If you are a woman in Pakistan, and you have a bank account, congratulations! You are one of the lucky few. This country has one of the worst figures for financial inclusion for women – no, really. Only 17% of women in Pakistan have a bank account. It is such an abysmal number that at an event held in Karachi recently, State Bank Governor Reza Baqir was mildly embarrassed just saying the figure out loud.
“Why does this persist?”, he asked the audience, pointing out that it stands in sharp contrast to the South Asian regional average of 64%. And lest one think it is a ‘Muslim’ cultural barrier, far from it: the average for majority-Muslim countries stands at 60%, with 90% of Iranian women holding bank accounts, for example.
Still perhaps, we are being a little pessimistic; after all there has been a major improvement over the years. The number of women with a bank account in 2015 stood at only 11%; in 2008, that number was 4%.

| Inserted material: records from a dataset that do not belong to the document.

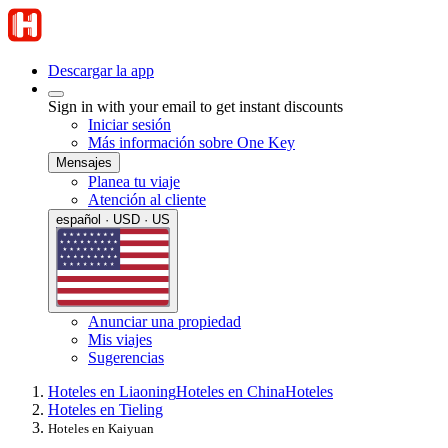
Descargar la app
Sign in with your email to get instant discounts
Iniciar sesión
Más información sobre One Key
Mensajes
Planea tu viaje
Atención al cliente
español · USD · US
Anunciar una propiedad
Mis viajes
Sugerencias
Hoteles en Liaoning
Hoteles en China
Hoteles
Hoteles en Tieling
Hoteles en Kaiyuan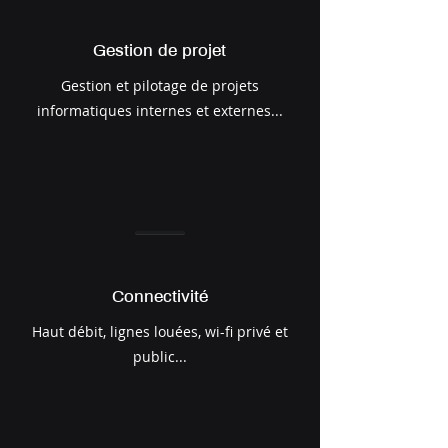
Gestion de projet
Gestion et pilotage de projets
informatiques internes et externes...
Connectivité
Haut débit, lignes louées, wi-fi privé et
public...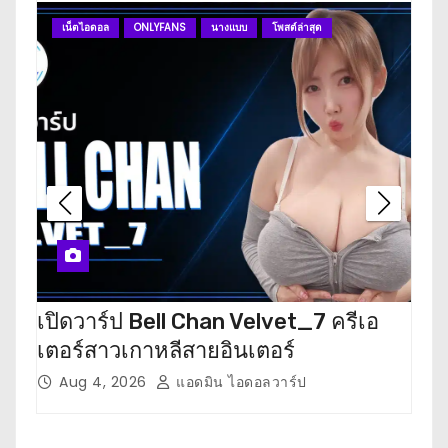
เน็ตไอดอล
ONLYFANS
นางแบบ
โพสต์ล่าสุด
O
เปิดวาร์ป Bell Chan Velvet_7 ครีเอ
เปิด
เตอร์สาวเกาหลีสายอินเตอร์
เตอ
Aug 4, 2026
แอดมิน ไอดอลวาร์ป
J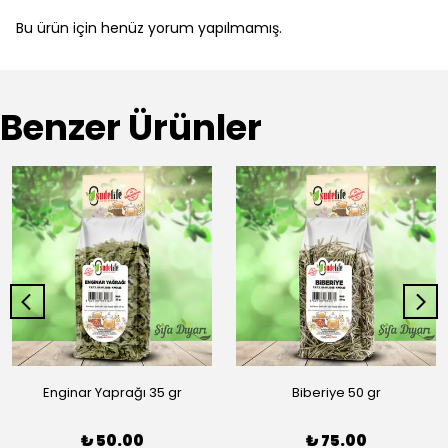
Bu ürün için henüz yorum yapılmamış.
Benzer Ürünler
Enginar Yaprağı 35 gr
Biberiye 50 gr
₺ 50.00
₺ 75.00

Profit points these numbers out to provide a framework in which to think about where Pakistani women stand in the banking industry’s eyes – not just now, but historically. In an old country briefing paper from the year 2000, commissioned by the Asian Development Bank, the authors noted hurdles that women have with formal financial institutions in Pakistan: “Commercial banks ignore women clients due to their preconceived views on women’s creditworthiness because of their dependency on men for physical collateral, high transaction cost of small loans, and difficulties in gaining information about a borrower’s reliability.”

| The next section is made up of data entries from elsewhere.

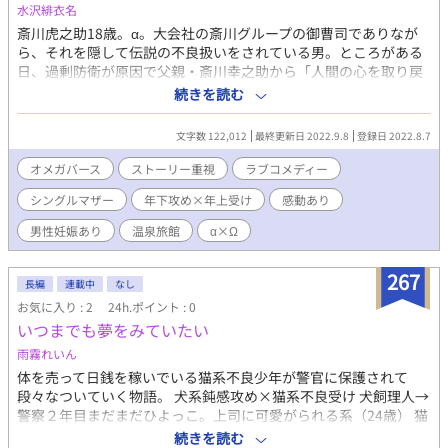
水沢緋衣名
従というよりは、とてもフラットな仲。ボケもツッコミもシリア
スも護衛もこなす万能な友人。 セダル……冥王。黄泉の国(あの
斎川虎之助18歳。α。大会社の斎川グループの御曹司でありなが
世・冥界)を治める闇の神。黒神赤眼。ナシェルを盲目的に愛する
ら、それを隠して伝説の不良扱いをされている男。ところがある
親バカな父上。
日、過剰防衛が原因で父親・斎川幸之助から「人間の心を取り戻
す迄は一人で生きていけ」と勘当を言い渡される。 けれど虎之助
続きを読む
の素行の悪さは有名で、都内では仕事が一切見付かれない状態で
あった。 血眼になって仕事を探していた虎之助は『嘉生館』とい
文字数 122,012
最終更新日 2022.9.8
登録日 2022.8.7
う旅館の住み込みのアルバイトを発見。 住み家も食事も提供され
る上に都内から離れられる旅館のバイトは、この時の虎之助には
オメガバース
ストーリー重視
ラブコメディー
とても都合がいい。 その仕事に乗った虎之助は、Ωなのにも関わ
シングルマザー
年下攻め×年上受け
感動あり
らず嘉生館で女将として働く穂波操に出逢い………？？ 性
描写(挿入あり)☆ 今回は運命の番的な要素は無く、割とストレ
男性妊娠あり
温泉旅館
α×Ω
ートなオメガバースになります。 この物語はフィクションで
す。実在の人物や団体などとは関係ありません。 大変長くなって
267
しまいましたが、楽しんでいただける方がおりましたら、何卒宜
長編
連載中
なし
しくお願い致します。
お気に入り : 2
24h.ポイント : 0
いつまでも夢をみていたい
雨霧れいん
体を売って日銭を稼いでいる猫系不良少年が警官に保護されて
段々なついていく物語。 犬系鈍感攻め×猫系不良受け 犬飼理人→
警察２年目まだまだひよっこ。上司に可愛がられる系（24歳） 猫
宮ソラ→ 未成年の癖に夜の街を歩く不良少年。メンタルボロボロ
続きを読む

The one outlier in this bleak scene? “First Women’s Bank Ltd (FWBL)… are the only banks that have small-scale credit programs that cater to women.”

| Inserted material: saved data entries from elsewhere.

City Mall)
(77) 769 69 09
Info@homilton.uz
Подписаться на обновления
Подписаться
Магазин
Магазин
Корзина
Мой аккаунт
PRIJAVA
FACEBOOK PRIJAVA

The First Women Bank, or FWBL, has been around for women not just since the year 2000, but since its inception in 1989.
And you can tell the bank is from 1989, based on its gaudy, pink and purple logo, with its very 80s-esque font, and its somewhat 90s-esque ‘rural-woman-sewing’-type advertising. It is a bank disguised as an anachronism, that stands out amidst newer, privately run, just slicker banks, (that also have been amping up in how they cater to women).
But before those banks, there was FWBL. When people were just catching on to the ‘microfinance-is-a-net-good-for-women’ bandwagon, there was FWBL. Before FINCA, before Akhuwat; it was FWBL that pioneered service and banking solutions for women. Since its inception, the bank has catered to 51,661 customers, who received loans worth of Rs66,662 million, with over 90,000 customers who maintain savings accounts at the bank.
It is important to recognize why FWBL is so important, even if for most of the last decade, it has had a pretty unimpressive growth record. But last year, after years of either sluggish growth or abject losses, FWBL actually managed to record a generous profit. Profit spoke to acting CEO Naushaba Shahzad, who was appointed to that position in October 2018.
First, some history
FWBL was set up on November 21, 1989 by Prime Minister Benazir Bhutto, the first woman to become head of government of a Muslim-majority nation, with much fanfare.
“Let the Women’s Bank be a pioneer in helping Muslim women secure economic independence and career satisfaction, within the cultural ambiance and social values of an Islamic society.” she said, at the bank’s commencement on December 2.
Cultural pandering aside, FWBL quickly got to work. The premise of the bank was simple: it would cater to women at all levels of economic activity, including micro, small, medium and corporate. It was the first commercial bank to launch microcredit in Pakistan.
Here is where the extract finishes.